Edit: The only downside that I've neglected to mention is that leaving GitHub entirely means losing support of being listed in Swift Package Index unless (or until) they support reading from GitLab as well. Last I knew, they only support GitHub hosted packages right now
There is also the long awaited package registry support from github. I wonder if the Swift on the Server working group could make an "official" inquiry about the status of that feature. There could be a future where you might have to host the registry on github but not the code.

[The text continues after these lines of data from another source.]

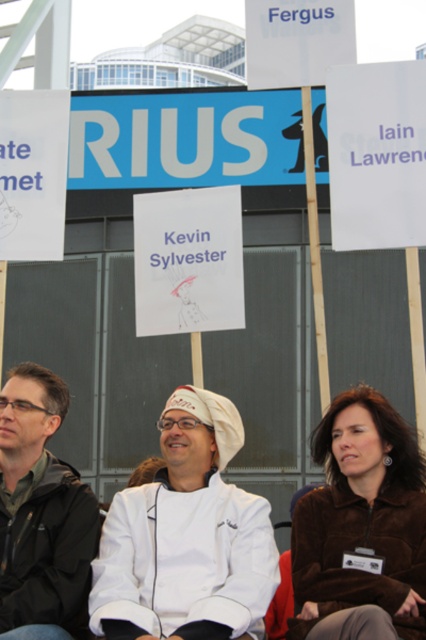 You are at an outdoor event and see the white matte chef coat at center and the brown fuzzy jacket at lower right. Which one is positioned more to the left?

The white matte chef coat at center is positioned more to the left than the brown fuzzy jacket at lower right.

You are standing at the center of the scene and want to walk towards both the point at coordinates point (169, 582) and the point at coordinates point (321, 38). Which point will you reach first?

Since point (169, 582) is closer to the camera than point (321, 38), you will reach point (169, 582) first.

In the scene shown: You are planning to take a photo of the white matte chef coat at center and the white paper sign at upper center. Which object should you focus on first if you want to capture both in the frame without moving the camera?

You should focus on the white matte chef coat at center first because its width is larger than the white paper sign at upper center, so it will require more space in the frame. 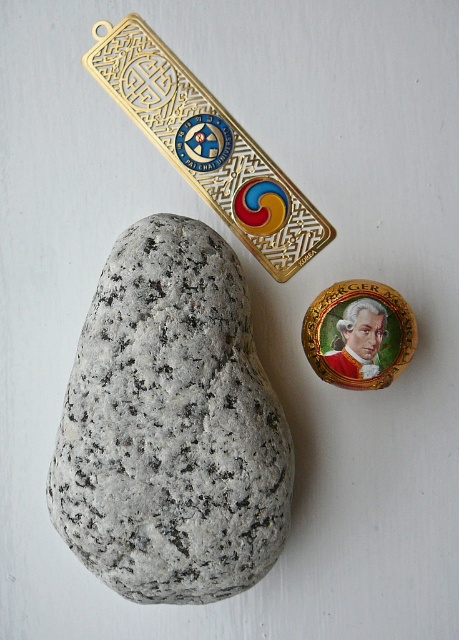 Can you confirm if granite rock at center is smaller than gold metallic badge at upper center?

No.

Locate an element on the screen. This screenshot has height=640, width=459. granite rock at center is located at coordinates (171, 426).

Can you confirm if granite rock at center is wider than gold metallic bookmark at upper center?

Incorrect, granite rock at center's width does not surpass gold metallic bookmark at upper center's.

Is point (224, 444) positioned in front of point (112, 93)?

Yes, point (224, 444) is closer to viewer.

Which is in front, point (76, 419) or point (133, 61)?

Point (76, 419)

This screenshot has height=640, width=459. Identify the location of granite rock at center. (171, 426).

Who is taller, gold metallic bookmark at upper center or gold metallic badge at upper center?

gold metallic bookmark at upper center

Between point (167, 148) and point (326, 316), which one is positioned in front?

Point (326, 316)

The width and height of the screenshot is (459, 640). Identify the location of gold metallic bookmark at upper center. (207, 147). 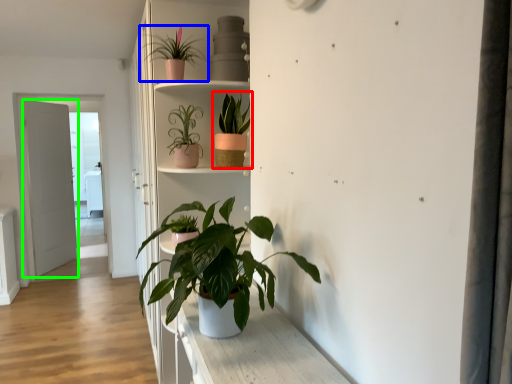 Question: Which object is the closest to the houseplant (highlighted by a red box)? Choose among these: houseplant (highlighted by a blue box) or door (highlighted by a green box).

Choices:
 (A) houseplant
 (B) door

Answer: (A) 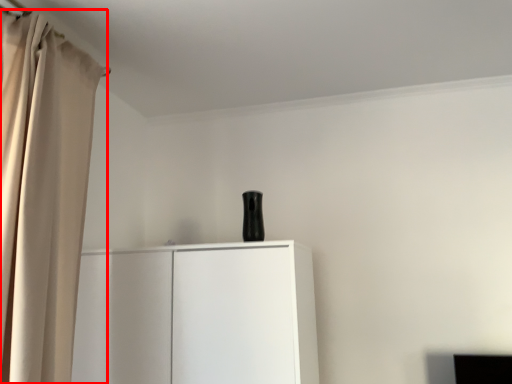 Question: Where is curtain (annotated by the red box) located in relation to cupboard in the image?

Choices:
 (A) right
 (B) left

Answer: (B) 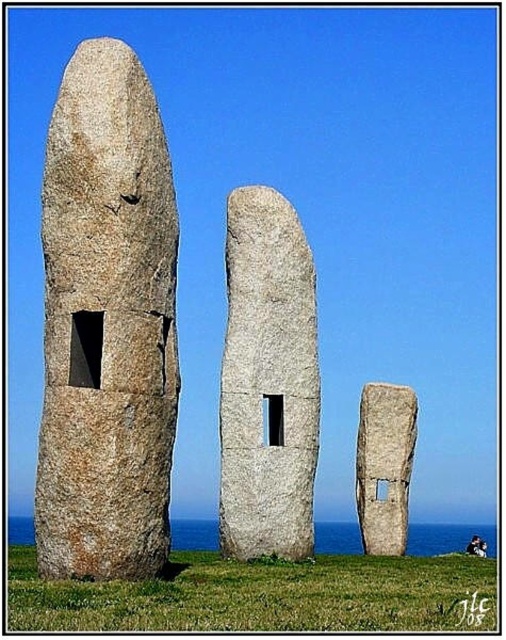 Is gray stone monolith at center to the right of smooth gray stone at center from the viewer's perspective?

No, gray stone monolith at center is not to the right of smooth gray stone at center.

The height and width of the screenshot is (640, 506). What do you see at coordinates (268, 381) in the screenshot?
I see `gray stone monolith at center` at bounding box center [268, 381].

Based on the photo, who is more distant from viewer, (300, 552) or (393, 509)?

Point (393, 509)

Where is `gray stone monolith at center`? This screenshot has width=506, height=640. gray stone monolith at center is located at coordinates (268, 381).

Measure the distance between granite stone at left and smooth gray stone at center.

granite stone at left is 48.26 meters away from smooth gray stone at center.

Does granite stone at left appear under smooth gray stone at center?

No, granite stone at left is not below smooth gray stone at center.

Where is `granite stone at left`? The image size is (506, 640). granite stone at left is located at coordinates (106, 324).

Where is `granite stone at left`? granite stone at left is located at coordinates (106, 324).

Is granite stone at left bigger than gray stone monolith at center?

Yes.

Which is above, granite stone at left or gray stone monolith at center?

granite stone at left is higher up.

Is point (108, 451) behind point (270, 204)?

No, it is not.

Locate an element on the screen. The image size is (506, 640). granite stone at left is located at coordinates (106, 324). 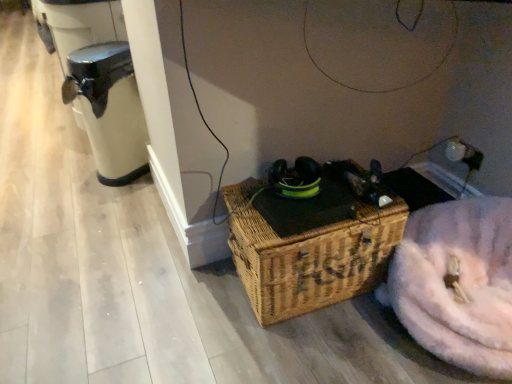 You are a GUI agent. You are given a task and a screenshot of the screen. Output one action in this format:
    pyautogui.click(x=<x>, y=<y>)
    Task: Click on the free location to the left of black plastic water heater at left
    
    Given the screenshot: What is the action you would take?
    pyautogui.click(x=73, y=172) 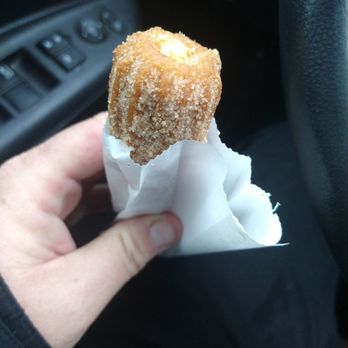 Where is `unlock door button`? This screenshot has height=348, width=348. unlock door button is located at coordinates (67, 58). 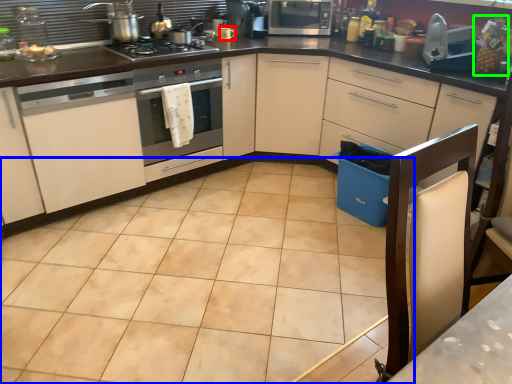 Question: Based on their relative distances, which object is farther from appliance (highlighted by a red box)? Choose from ceramic tile (highlighted by a blue box) and fruit (highlighted by a green box).

Choices:
 (A) ceramic tile
 (B) fruit

Answer: (A) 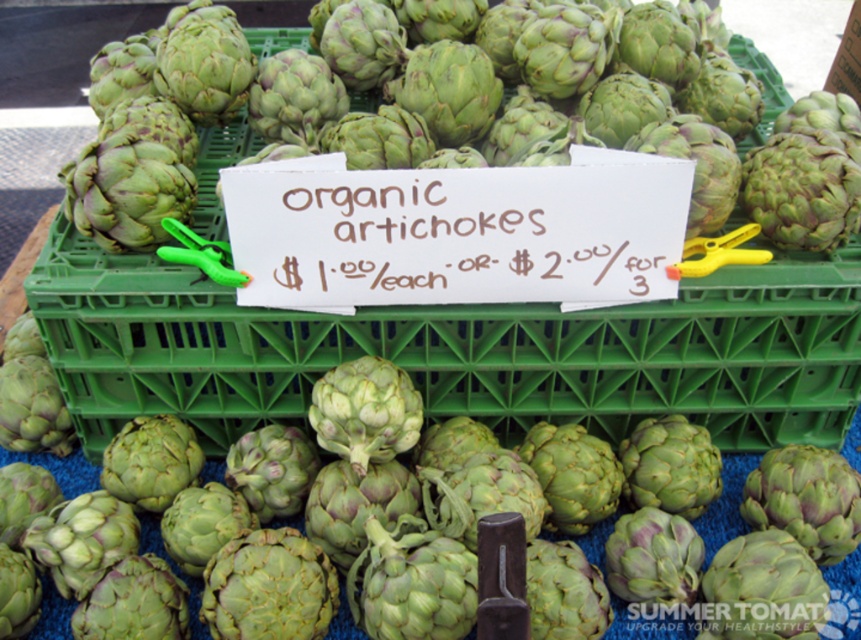 Question: Among these points, which one is farthest from the camera?

Choices:
 (A) (708, 284)
 (B) (858, 588)

Answer: (B)

Question: Is green plastic crate at center positioned at the back of green matte artichoke at center?

Choices:
 (A) no
 (B) yes

Answer: (B)

Question: Among these points, which one is farthest from the camera?

Choices:
 (A) (69, 611)
 (B) (577, 353)

Answer: (B)

Question: Is green plastic crate at center above green matte artichoke at center?

Choices:
 (A) yes
 (B) no

Answer: (A)

Question: Can you confirm if green plastic crate at center is positioned to the right of green matte artichoke at center?

Choices:
 (A) no
 (B) yes

Answer: (A) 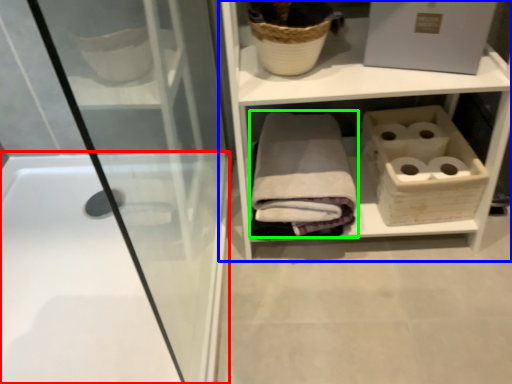 Question: Which object is the farthest from bathtub (highlighted by a red box)? Choose among these: shelf (highlighted by a blue box) or bath towel (highlighted by a green box).

Choices:
 (A) shelf
 (B) bath towel

Answer: (A) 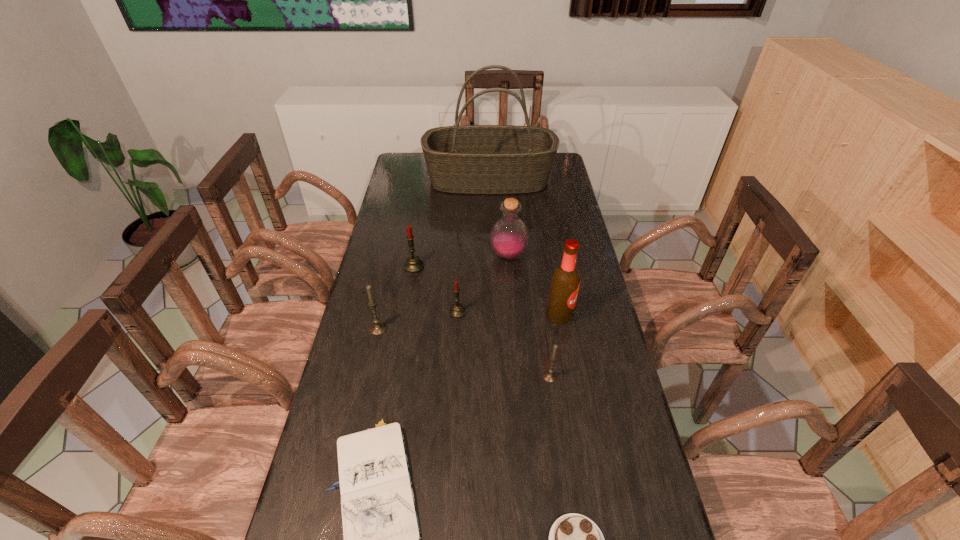 Find the location of a particular element. the second candle from right to left is located at coordinates (457, 310).

Where is `the smaller gray candle`? The width and height of the screenshot is (960, 540). the smaller gray candle is located at coordinates (550, 375).

I want to click on the rightmost candle, so click(550, 375).

Locate an element on the screen. This screenshot has width=960, height=540. free location located 0.340m on the front of the farthest object is located at coordinates (492, 248).

Where is `vacant space located 0.290m on the left of the beer bottle`? This screenshot has height=540, width=960. vacant space located 0.290m on the left of the beer bottle is located at coordinates (452, 316).

Find the location of a particular element. This screenshot has width=960, height=540. free location located 0.300m on the left of the bottle is located at coordinates (406, 256).

Where is `free region located on the left of the left red candle`? The height and width of the screenshot is (540, 960). free region located on the left of the left red candle is located at coordinates (387, 267).

Identify the location of free spot located 0.280m on the back of the left gray candle. (393, 262).

You are a GUI agent. You are given a task and a screenshot of the screen. Output one action in this format:
    pyautogui.click(x=<x>, y=<y>)
    Task: Click on the free space located 0.370m on the front of the second candle from right to left
    This screenshot has height=540, width=960.
    Given the screenshot: What is the action you would take?
    pyautogui.click(x=452, y=430)

Find the location of a particular element. vacant space located 0.080m on the right of the smaller gray candle is located at coordinates (587, 376). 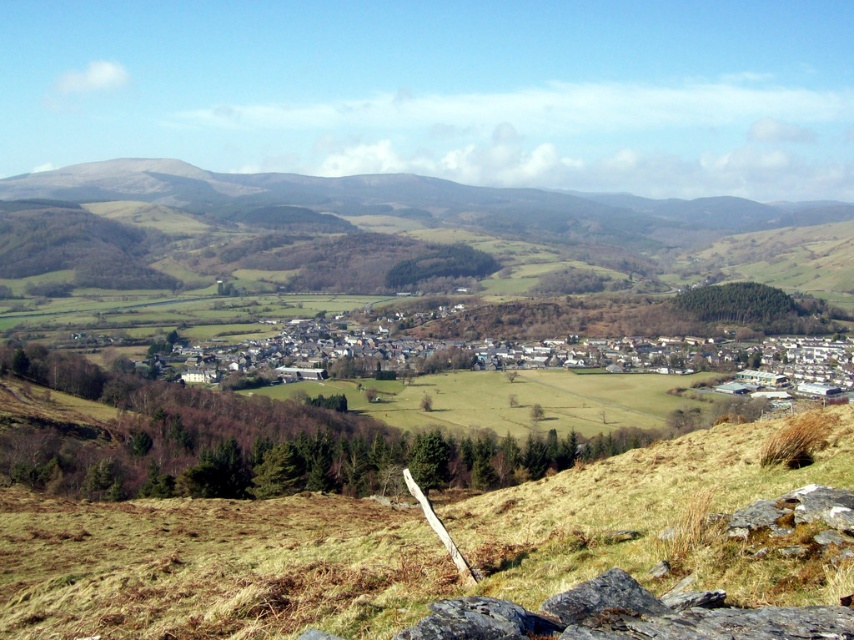 Question: Which of the following is the farthest from the observer?

Choices:
 (A) (492, 604)
 (B) (831, 577)

Answer: (B)

Question: Which of the following is the farthest from the observer?

Choices:
 (A) dark gray rough rock at lower center
 (B) green grassy hill at upper center
 (C) dark gray rock at lower right
 (D) brown dry grass at lower center

Answer: (B)

Question: Which point is farther to the camera?

Choices:
 (A) (623, 600)
 (B) (849, 236)
 (C) (695, 573)
 (D) (507, 621)

Answer: (B)

Question: Does green grassy hill at upper center appear on the left side of dark gray rock at lower right?

Choices:
 (A) yes
 (B) no

Answer: (A)

Question: Can you confirm if green grassy hill at upper center is bigger than dark gray rock at lower right?

Choices:
 (A) no
 (B) yes

Answer: (B)

Question: Considering the relative positions of brown dry grass at lower center and green grassy hill at upper center in the image provided, where is brown dry grass at lower center located with respect to green grassy hill at upper center?

Choices:
 (A) below
 (B) above

Answer: (A) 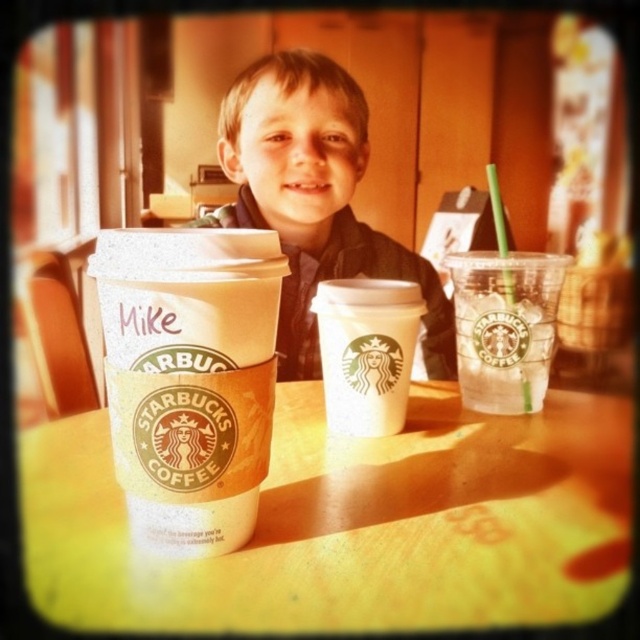 Question: Is matte black jacket at center above white paper cup at center?

Choices:
 (A) yes
 (B) no

Answer: (A)

Question: Based on their relative distances, which object is farther from the clear plastic cup at center right?

Choices:
 (A) yellow matte table at center
 (B) matte black jacket at center
 (C) white paper cup at left

Answer: (B)

Question: Based on their relative distances, which object is nearer to the matte black jacket at center?

Choices:
 (A) clear plastic cup at center right
 (B) yellow matte table at center

Answer: (A)

Question: Can you confirm if matte black jacket at center is positioned to the left of white paper cup at center?

Choices:
 (A) yes
 (B) no

Answer: (A)

Question: Among these points, which one is nearest to the camera?

Choices:
 (A) (278, 436)
 (B) (97, 292)
 (C) (496, 294)

Answer: (A)

Question: Does yellow matte table at center have a larger size compared to clear plastic cup at center right?

Choices:
 (A) yes
 (B) no

Answer: (A) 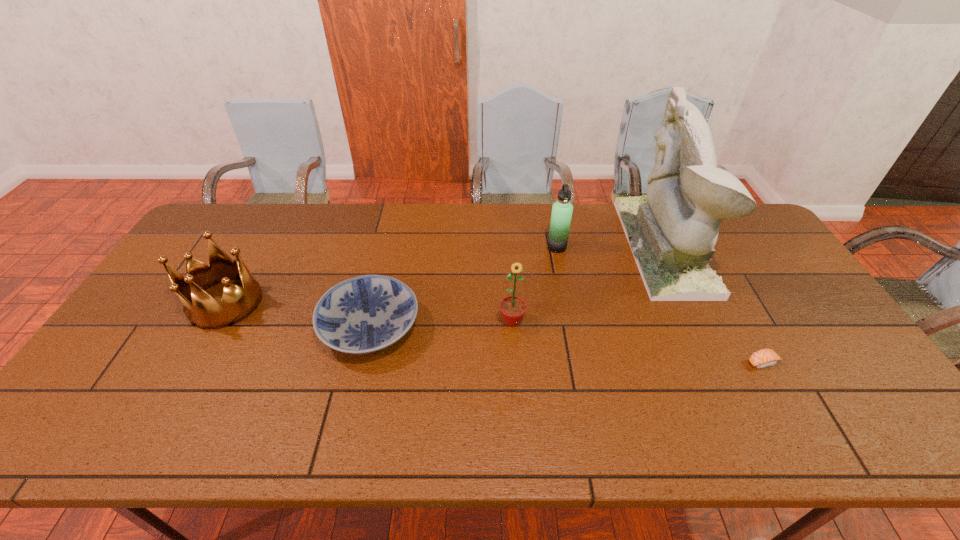 Where is `the tallest object`? the tallest object is located at coordinates (672, 231).

The height and width of the screenshot is (540, 960). What are the coordinates of `thermos bottle` in the screenshot? It's located at (562, 210).

Locate an element on the screen. the fourth object from right to left is located at coordinates pos(513,308).

Where is `the leftmost object`? The height and width of the screenshot is (540, 960). the leftmost object is located at coordinates [202, 310].

You are a GUI agent. You are given a task and a screenshot of the screen. Output one action in this format:
    pyautogui.click(x=<x>, y=<y>)
    Task: Click on the crown
    The image size is (960, 540).
    Given the screenshot: What is the action you would take?
    pyautogui.click(x=202, y=310)

This screenshot has height=540, width=960. Identify the location of plate. (364, 314).

Locate an element on the screen. The width and height of the screenshot is (960, 540). the fifth object from right to left is located at coordinates (364, 314).

Where is `the shortest object`? This screenshot has height=540, width=960. the shortest object is located at coordinates (763, 358).

At what (x,y) coordinates should I click in order to perform the action: click on vacant space located 0.120m on the base of the sculpture. Please return your answer as a coordinate pair (x, y). Looking at the image, I should click on (593, 247).

I want to click on vacant area situated on the base of the sculpture, so click(539, 247). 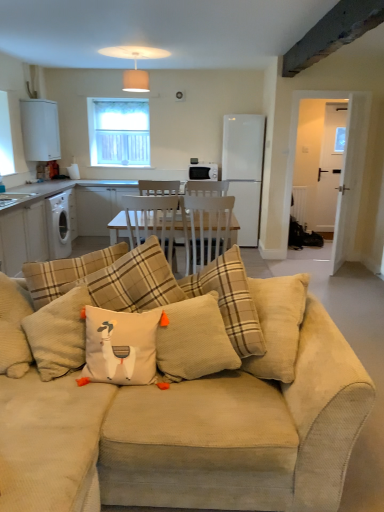 Question: Can you confirm if clear glass window at upper center is smaller than beige corduroy pillow at center, marked as the first pillow in a left-to-right arrangement?

Choices:
 (A) no
 (B) yes

Answer: (B)

Question: Is clear glass window at upper center looking in the opposite direction of beige corduroy pillow at center, marked as the first pillow in a left-to-right arrangement?

Choices:
 (A) no
 (B) yes

Answer: (A)

Question: Is beige corduroy pillow at center, marked as the first pillow in a left-to-right arrangement, surrounded by clear glass window at upper center?

Choices:
 (A) yes
 (B) no

Answer: (B)

Question: Is clear glass window at upper center positioned in front of beige corduroy pillow at center, which appears as the 2th pillow when viewed from the right?

Choices:
 (A) no
 (B) yes

Answer: (A)

Question: Is clear glass window at upper center bigger than beige corduroy pillow at center, which appears as the 2th pillow when viewed from the right?

Choices:
 (A) yes
 (B) no

Answer: (B)

Question: Looking at their shapes, would you say white textured cushion at center, arranged as the second pillow when viewed from the left, is wider or thinner than dark gray concrete beam at upper right?

Choices:
 (A) thin
 (B) wide

Answer: (A)

Question: From the image's perspective, is white textured cushion at center, the first pillow from the right, positioned above or below dark gray concrete beam at upper right?

Choices:
 (A) below
 (B) above

Answer: (A)

Question: Considering the positions of white textured cushion at center, arranged as the second pillow when viewed from the left, and dark gray concrete beam at upper right in the image, is white textured cushion at center, arranged as the second pillow when viewed from the left, bigger or smaller than dark gray concrete beam at upper right?

Choices:
 (A) big
 (B) small

Answer: (A)

Question: Is point (177, 309) closer or farther from the camera than point (286, 62)?

Choices:
 (A) closer
 (B) farther

Answer: (A)

Question: Is beige corduroy couch at center in front of or behind white textured cushion at center, arranged as the second pillow when viewed from the left, in the image?

Choices:
 (A) behind
 (B) front

Answer: (B)

Question: Is beige corduroy couch at center wider or thinner than white textured cushion at center, the first pillow from the right?

Choices:
 (A) thin
 (B) wide

Answer: (B)

Question: From the image's perspective, is beige corduroy couch at center located above or below white textured cushion at center, arranged as the second pillow when viewed from the left?

Choices:
 (A) below
 (B) above

Answer: (A)

Question: In terms of height, does beige corduroy couch at center look taller or shorter compared to white textured cushion at center, arranged as the second pillow when viewed from the left?

Choices:
 (A) short
 (B) tall

Answer: (B)

Question: Would you say beige corduroy couch at center is to the left or to the right of white glossy sink at left in the picture?

Choices:
 (A) right
 (B) left

Answer: (A)

Question: From the image's perspective, is beige corduroy couch at center positioned above or below white glossy sink at left?

Choices:
 (A) below
 (B) above

Answer: (A) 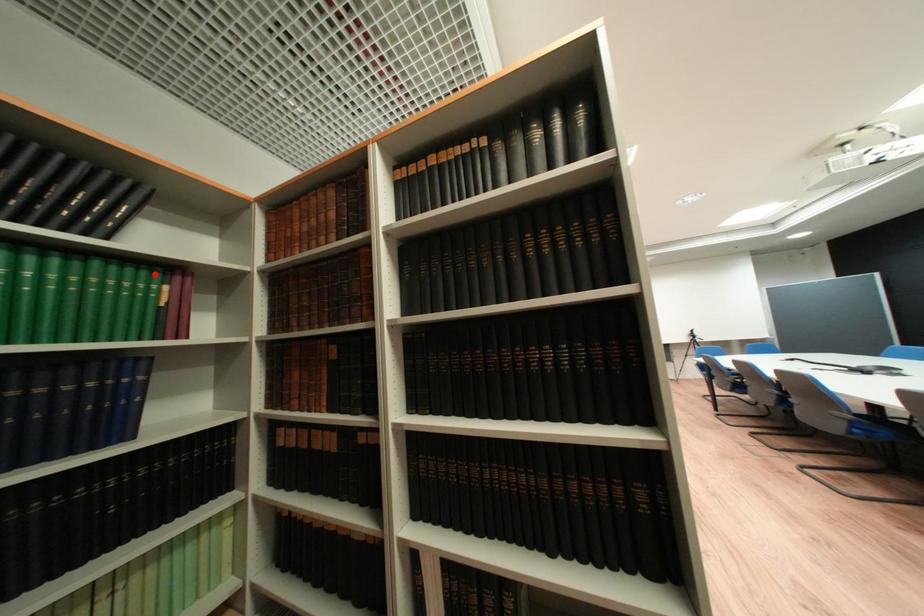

I don’t think we should base anything on that possibility. We haven’t seen anything from GitHub or Apple about it in a year (I think?), so it doesn’t seem to be going anywhere. We should probably operate as if those proposals had never been accepted.
To be honest I'd argue to not mirror - it causes more confusion than help IMHO, and we instead need to promote RediStack harder using other means, including getting it recommended in SSWG which we can do if we get another maintainer (which is why the move to the org is happening anyway I believe).
With the swift.org site revamp coming up as well, we'll have a better and more easy way to promote libraries there as well, not just the "hidden away in the corner" list as we do now I'd hope (certainly was one of the goals of OSS ing the website).
Yes, this is possible and something I considered back when debating the move to GitLab in the first place - but I personally find GitLab better in most aspects over GitHub, but that’s more subjective than GitLab CI which is why I only mentioned it.
I still appreciate all these ideas, as it means people are invested in finding the best solution
Yes, the primary motivation for the move is to meet SSWG requirements.
Haha yes sorry I should have filled that out for a library already on GitLab and that requires contributions via GitLab the benefits of being on GitHub (a bit of extra potential visibility that hasn't been measured and that's it?) don't come close to the downsides, so I'm in favour of archiving and making it GitLab only
It can be measured, though. GitHub show you a repository's traffic statistics. You won't see all the network effects though.
Let's say I'm thinking about using Swift on a server, but I'm wondering if there's any good redis library. If I go to GitHub and type "swift redis", I won't find RediStack - or I'll see it archived at the search results page and think it's dead. And if I type "swift server" and find the community, I again won't see any mention of RediStack. I also won't be able to compare packages using typical engagement metrics such as stars and forks.
Yeah it's a bit of potential confusion for filling issues, and some tedious release note changes (which could possibly be automated), but is that really worth giving up your presence on the place where the entire rest of the Swift ecosystem lives? That's where the compiler and every other library in the toolchain lives. It's where the majority of the Swift project infrastructure lives (we're even right now finally ditching Jira and moving to GitHub Issues). That's where every first-party library - from Foundation and XCTest, swift-system, swift-atomics, swift-collections, swift-algorithms, swift-async-algorithms, etc, all live. It's where NIO lives, where the SSWG group repo itself lives, async-http-client, etc. It's where Vapor lives, including all of its 68 repositories.
I'd advise caution. People rely on GitHub more than they like to admit, and the whole idea of having a global community of developers who can all contribute to each others projects benefits from the same kind of massive scale that other social networks do. It wasn't this easy back in the days when everyone ran their own SVN servers and sent patches via mailing lists. But it's 2022, and just having an official mirror and presence on the world's biggest developer community and home of the Swift ecosystem is worth something.